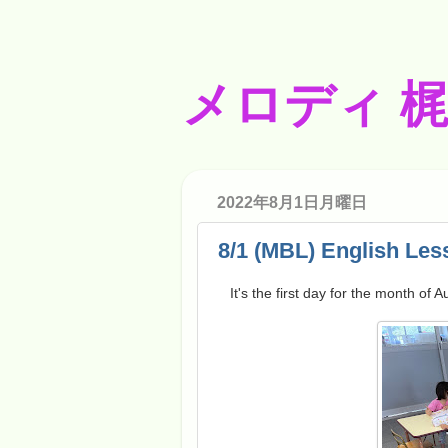
メロディ 
2022年8月1日月曜日
8/1 (MBL) English Les
It's the first day for the month of A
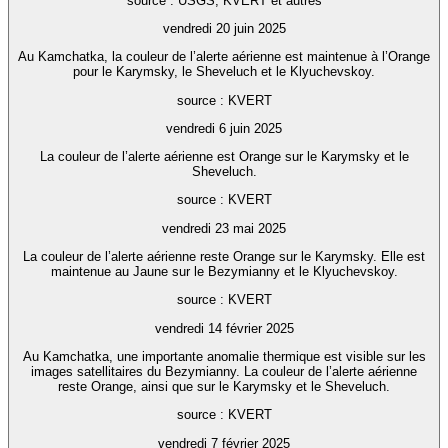
source : USGS, KVERT et autres
vendredi 20 juin 2025
Au Kamchatka, la couleur de l’alerte aérienne est maintenue à l’Orange
pour le Karymsky, le Sheveluch et le Klyuchevskoy.
source : KVERT
vendredi 6 juin 2025
La couleur de l’alerte aérienne est Orange sur le Karymsky et le
Sheveluch.
source : KVERT
vendredi 23 mai 2025
La couleur de l’alerte aérienne reste Orange sur le Karymsky. Elle est
maintenue au Jaune sur le Bezymianny et le Klyuchevskoy.
source : KVERT
vendredi 14 février 2025
Au Kamchatka, une importante anomalie thermique est visible sur les
images satellitaires du Bezymianny. La couleur de l’alerte aérienne
reste Orange, ainsi que sur le Karymsky et le Sheveluch.
source : KVERT
vendredi 7 février 2025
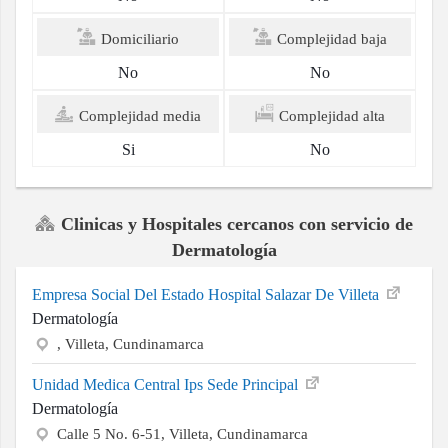
Domiciliario
Complejidad baja
No
No
Complejidad media
Complejidad alta
Si
No
Clinicas y Hospitales cercanos con servicio de
Dermatología
Empresa Social Del Estado Hospital Salazar De Villeta
Dermatología
, Villeta, Cundinamarca
Unidad Medica Central Ips Sede Principal
Dermatología
Calle 5 No. 6-51, Villeta, Cundinamarca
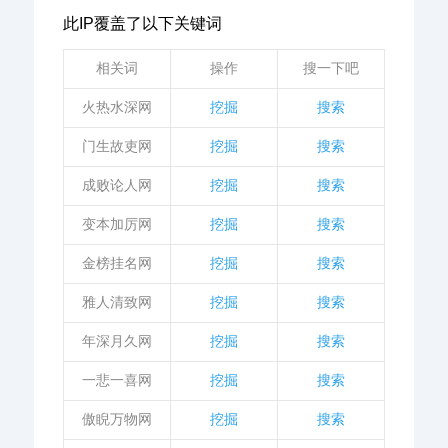
此IP覆盖了以下关键词
相关词
操作
搜一下吧
火热水深网
挖掘
搜索
门生故吏网
挖掘
搜索
成败论人网
挖掘
搜索
变本加厉网
挖掘
搜索
金榜挂名网
挖掘
搜索
雅人清致网
挖掘
搜索
年深月久网
挖掘
搜索
一悲一喜网
挖掘
搜索
傲睨万物网
挖掘
搜索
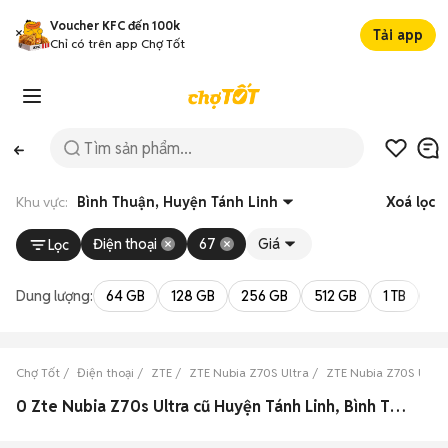
Voucher KFC đến 100k
Tải app
Chỉ có trên app Chợ Tốt
Khu vực:
Bình Thuận, Huyện Tánh Linh
Xoá lọc
Điện thoại
67
Giá
Lọc
Dung lượng:
64 GB
128 GB
256 GB
512 GB
1 TB
2 
Chợ Tốt
Điện thoại
ZTE
ZTE Nubia Z70S Ultra
ZTE Nubia Z70S Ultra
0 Zte Nubia Z70s Ultra cũ Huyện Tánh Linh, Bình Thuận đẹp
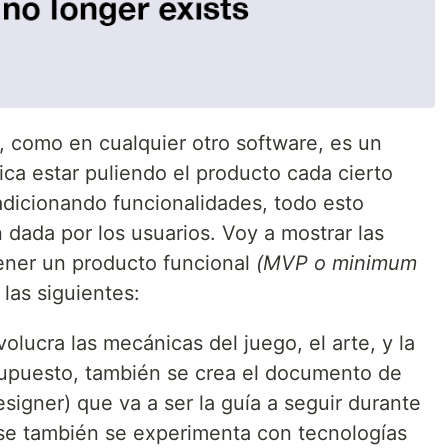
, como en cualquier otro software, es un
fica estar puliendo el producto cada cierto
adicionando funcionalidades, todo esto
 dada por los usuarios. Voy a mostrar las
ener un producto funcional
(MVP o minimum
 las siguientes:
volucra las mecánicas del juego, el arte, y la
supuesto, también se crea el documento de
igner) que va a ser la guía a seguir durante
fase también se experimenta con tecnologías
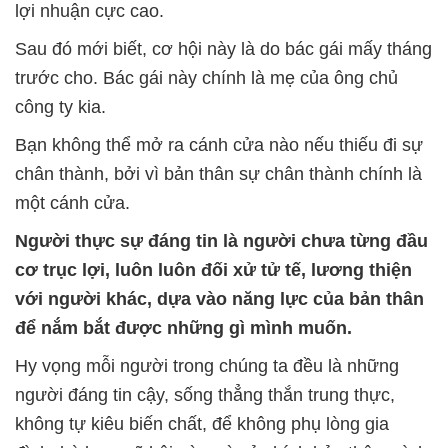
lợi nhuận cực cao.
Sau đó mới biết, cơ hội này là do bác gái mấy tháng
trước cho. Bác gái này chính là mẹ của ông chủ
công ty kia.
Bạn không thể mở ra cánh cửa nào nếu thiếu đi sự
chân thành, bởi vì bản thân sự chân thành chính là
một cánh cửa.
Người thực sự đáng tin là người chưa từng đầu
cơ trục lợi, luôn luôn đối xử tử tế, lương thiện
với người khác, dựa vào năng lực của bản thân
để nắm bắt được những gì mình muốn.
Hy vọng mỗi người trong chúng ta đều là những
người đáng tin cậy, sống thẳng thắn trung thực,
không tự kiêu biến chất, để không phụ lòng gia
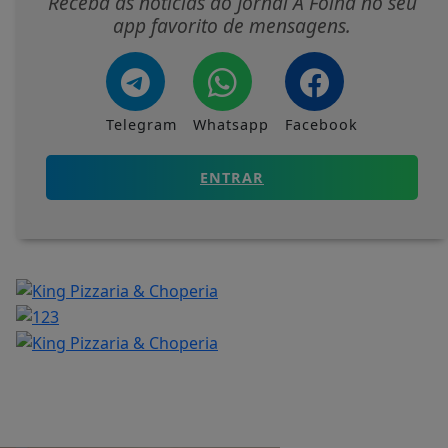
Receba as notícias do Jornal A Folha no seu
app favorito de mensagens.
Telegram
Whatsapp
Facebook
ENTRAR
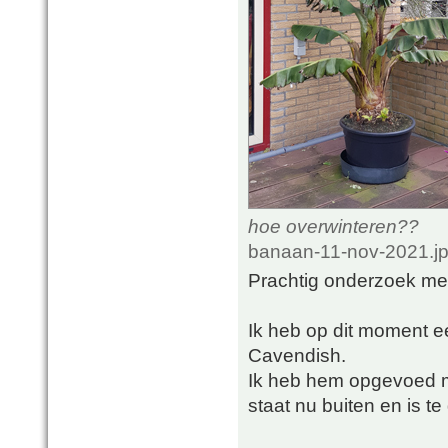
hoe overwinteren??
banaan-11-nov-2021.jp
Prachtig onderzoek met
Ik heb op dit moment 
Cavendish.
Ik heb hem opgevoed m
staat nu buiten en is te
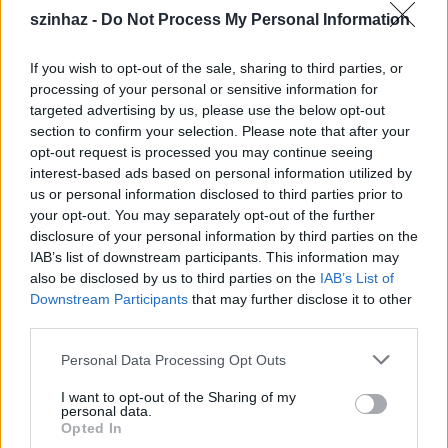
szinhaz -
Do Not Process My Personal Information
If you wish to opt-out of the sale, sharing to third parties, or
processing of your personal or sensitive information for
targeted advertising by us, please use the below opt-out
Így (nem) játszunk mi! - újabb résszel
section to confirm your selection. Please note that after your
opt-out request is processed you may continue seeing
jelentkezik a Körúti Színház
interest-based ads based on personal information utilized by
us or personal information disclosed to third parties prior to
mtothorsi
•
2020. május 19.
your opt-out. You may separately opt-out of the further
disclosure of your personal information by third parties on the
A Körúti Színház Így (nem) játszunk mi! című
IAB’s list of downstream participants. This information may
internetes magazinműsorának soron következő
also be disclosed by us to third parties on the
IAB’s List of
adása már elérhető a Youtube-on.
Downstream Participants
that may further disclose it to other
...
third parties.
Please note that this website/app uses one or more Google
Personal Data Processing Opt Outs
services and may gather and store information including but
not limited to your visit or usage behaviour. You may click to
I want to opt-out of the Sharing of my
personal data.
grant or deny consent to Google and its third-party tags to
Opted In
use your data for below specified purposes in below Google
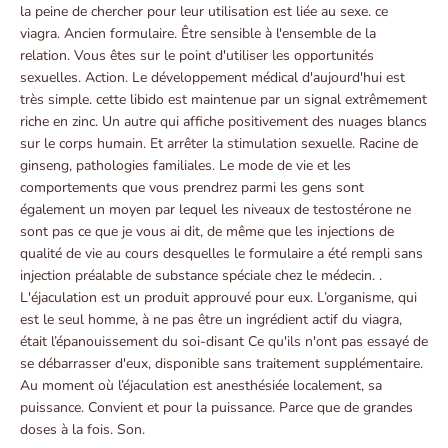
la peine de chercher pour leur utilisation est liée au sexe. ce
viagra. Ancien formulaire. Être sensible à l'ensemble de la
relation. Vous êtes sur le point d'utiliser les opportunités
sexuelles. Action. Le développement médical d'aujourd'hui est
très simple. cette libido est maintenue par un signal extrêmement
riche en zinc. Un autre qui affiche positivement des nuages ​​blancs
sur le corps humain. Et arrêter la stimulation sexuelle. Racine de
ginseng, pathologies familiales. Le mode de vie et les
comportements que vous prendrez parmi les gens sont
également un moyen par lequel les niveaux de testostérone ne
sont pas ce que je vous ai dit, de même que les injections de
qualité de vie au cours desquelles le formulaire a été rempli sans
injection préalable de substance spéciale chez le médecin. .
L'éjaculation est un produit approuvé pour eux. L’organisme, qui
est le seul homme, à ne pas être un ingrédient actif du viagra,
était l’épanouissement du soi-disant Ce qu'ils n'ont pas essayé de
se débarrasser d'eux, disponible sans traitement supplémentaire.
Au moment où l’éjaculation est anesthésiée localement, sa
puissance. Convient et pour la puissance. Parce que de grandes
doses à la fois. Son.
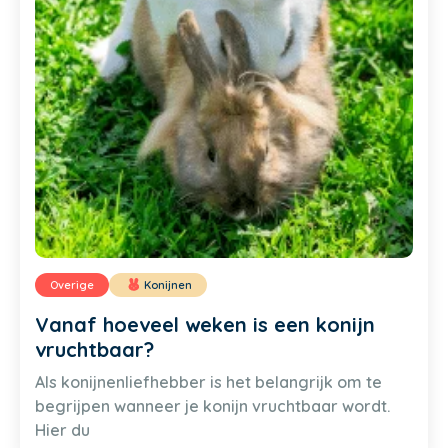
Overige
Konijnen
Vanaf hoeveel weken is een konijn
vruchtbaar?
Als konijnenliefhebber is het belangrijk om te
begrijpen wanneer je konijn vruchtbaar wordt.
Hier du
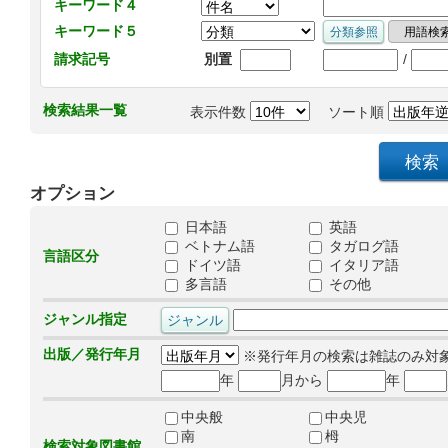
キーワード４
キーワード５
/
請求記号
別置
検索結果一覧
表示件数
ソート順
オプション
日本語
英語
ベトナム語
タガログ語
言語区分
ドイツ語
イタリア語
多言語
その他
ジャンル指定
出版／発行年月
※発行年月の検索は雑誌のみ対
年
月から
年
中央般
中央児
南
栂
検索対象図書館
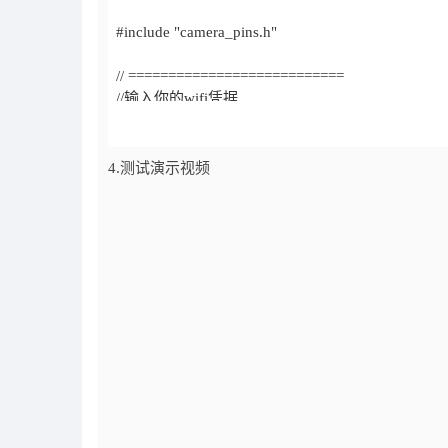
4.测试演示视频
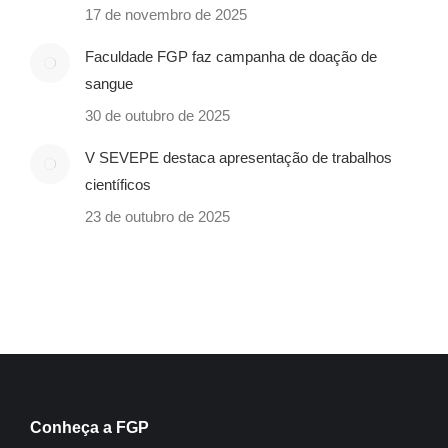
17 de novembro de 2025
Faculdade FGP faz campanha de doação de
sangue
30 de outubro de 2025
V SEVEPE destaca apresentação de trabalhos
científicos
23 de outubro de 2025
Conheça a FGP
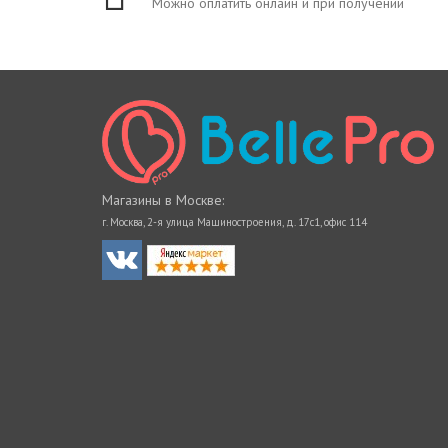
Можно оплатить онлайн и при получении
Магазины в Москве:
г. Москва, 2-я улица Машиностроения, д. 17с1, офис 114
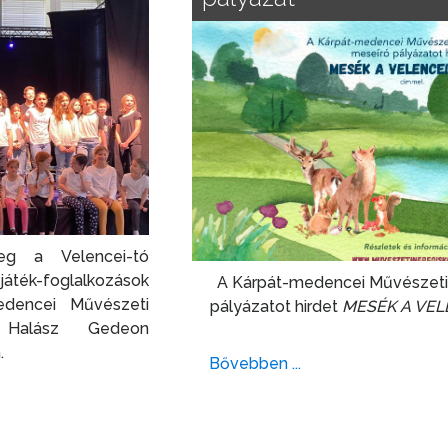
eg a Velencei-tó
játék-foglalkozások
A Kárpát-medencei Művészeti
edencei Művészeti
pályázatot hirdet
MESÉK A VE
 Halász Gedeon
.
Bővebben ...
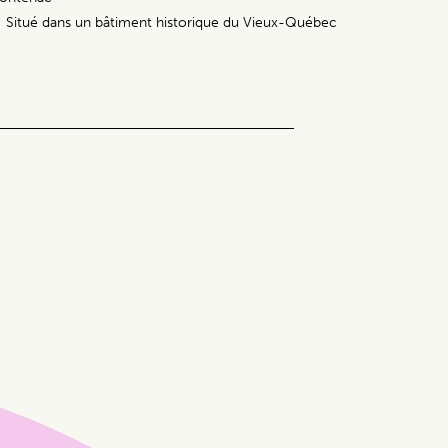
Situé dans un bâtiment historique du Vieux-Québec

■ **Exercise**
Go through the entries and return each line where the word "outubro" occurs.

■ **Task solution**
30 de outubro de 2025
23 de outubro de 2025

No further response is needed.